The small in increase in the ability to buy has been largely attributed to the rising cost of living in the past year. First-time buyers’ earnings were found to have increased last year, but high inflation meant that many struggled to come up with the money required to purchase a mortgage.

“The RBS Ability to Buy Index improved by 1% in 2011 to its best level since 2009. But the size of improvement was hindered by higher living costs,” said Fionnuala Earley, UK Consumer Economist at RBS Group.

“More simplistic measures of affordability suggest a much bigger improvement than this. But by including living costs we get a much more accurate picture of the real ability to buy.

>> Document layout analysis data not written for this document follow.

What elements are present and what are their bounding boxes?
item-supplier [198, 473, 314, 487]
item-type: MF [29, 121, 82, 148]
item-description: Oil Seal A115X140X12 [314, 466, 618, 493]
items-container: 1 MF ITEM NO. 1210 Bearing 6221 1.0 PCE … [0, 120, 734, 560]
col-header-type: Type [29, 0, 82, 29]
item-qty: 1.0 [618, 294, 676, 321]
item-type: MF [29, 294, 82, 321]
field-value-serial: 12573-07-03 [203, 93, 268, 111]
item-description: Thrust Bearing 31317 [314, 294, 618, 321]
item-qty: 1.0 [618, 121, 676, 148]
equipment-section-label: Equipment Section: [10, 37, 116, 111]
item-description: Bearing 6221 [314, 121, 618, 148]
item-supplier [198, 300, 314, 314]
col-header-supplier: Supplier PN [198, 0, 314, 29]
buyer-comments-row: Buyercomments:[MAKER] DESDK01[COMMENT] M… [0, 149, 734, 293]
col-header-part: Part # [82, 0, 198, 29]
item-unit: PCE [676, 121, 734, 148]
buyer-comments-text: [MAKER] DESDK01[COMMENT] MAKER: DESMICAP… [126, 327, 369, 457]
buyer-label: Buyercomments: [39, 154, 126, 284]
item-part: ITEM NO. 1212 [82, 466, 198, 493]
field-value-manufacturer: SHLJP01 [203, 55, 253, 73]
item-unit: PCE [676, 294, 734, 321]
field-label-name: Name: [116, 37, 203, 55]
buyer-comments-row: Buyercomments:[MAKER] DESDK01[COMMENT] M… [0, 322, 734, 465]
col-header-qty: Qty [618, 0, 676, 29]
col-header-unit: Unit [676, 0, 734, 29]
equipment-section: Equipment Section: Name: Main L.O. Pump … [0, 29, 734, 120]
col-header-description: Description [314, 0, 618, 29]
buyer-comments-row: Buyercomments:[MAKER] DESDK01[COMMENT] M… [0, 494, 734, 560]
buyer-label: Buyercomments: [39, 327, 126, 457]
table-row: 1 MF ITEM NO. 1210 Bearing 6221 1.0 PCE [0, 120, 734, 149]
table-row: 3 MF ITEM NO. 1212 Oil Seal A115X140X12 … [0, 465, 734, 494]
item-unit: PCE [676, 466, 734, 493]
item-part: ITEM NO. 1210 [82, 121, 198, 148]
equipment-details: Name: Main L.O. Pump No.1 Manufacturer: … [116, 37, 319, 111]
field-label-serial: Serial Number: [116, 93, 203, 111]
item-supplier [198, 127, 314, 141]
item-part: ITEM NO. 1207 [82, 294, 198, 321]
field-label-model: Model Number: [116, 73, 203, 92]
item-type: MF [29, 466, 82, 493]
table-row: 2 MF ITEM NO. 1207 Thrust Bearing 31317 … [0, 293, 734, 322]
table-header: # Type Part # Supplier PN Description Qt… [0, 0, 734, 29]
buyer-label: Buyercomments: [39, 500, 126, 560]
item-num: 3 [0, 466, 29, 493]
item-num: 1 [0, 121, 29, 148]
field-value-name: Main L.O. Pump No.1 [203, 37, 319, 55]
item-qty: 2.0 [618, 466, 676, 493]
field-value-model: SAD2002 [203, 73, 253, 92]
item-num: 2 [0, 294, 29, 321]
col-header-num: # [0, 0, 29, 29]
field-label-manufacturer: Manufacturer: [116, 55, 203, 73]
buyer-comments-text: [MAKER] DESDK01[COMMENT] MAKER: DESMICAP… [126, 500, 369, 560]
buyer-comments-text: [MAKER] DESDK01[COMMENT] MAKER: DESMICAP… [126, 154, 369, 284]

Without the surge in prices of essentials, particularly transport, first-time buyers’ ability to buy would have improved to 2003 levels in 2011.”

High inflation last year meant that the amount of first-time buyers’ incomes which could be used to save for a deposit or make mortgage payments was lower than in 2010.

“A typical UK FTB will still have to save for almost three years to raise a 10% deposit, even after taking into account further modest falls in prices,” added Ms Earley.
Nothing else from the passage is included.